(Problem to work on): Strip out all images, then restate the data verbatim.

== The records ==

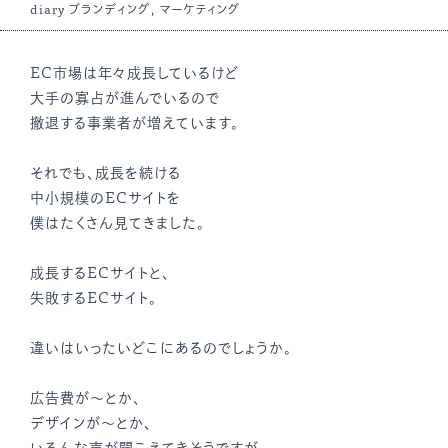
diary
ブランディング
,
マーケティング
EC市場は年々成長しているけど
大手の寡占が進んでいるので
撤退する事業者が増えています。
それでも、成長を続ける
中小規模のECサイトを
僕はたくさん見てきました。
成長するECサイトと、
失敗するECサイト。
違いはいったいどこにあるのでしょうか。
広告費が〜とか、
デザインが〜とか、
いろんな声が聞こえてきそうですが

===

(Response box):
diary
ブランディング
,
マーケティング
EC市場は年々成長しているけど
大手の寡占が進んでいるので
撤退する事業者が増えています。
それでも、成長を続ける
中小規模のECサイトを
僕はたくさん見てきました。
成長するECサイトと、
失敗するECサイト。
違いはいったいどこにあるのでしょうか。
広告費が〜とか、
デザインが〜とか、
いろんな声が聞こえてきそうですが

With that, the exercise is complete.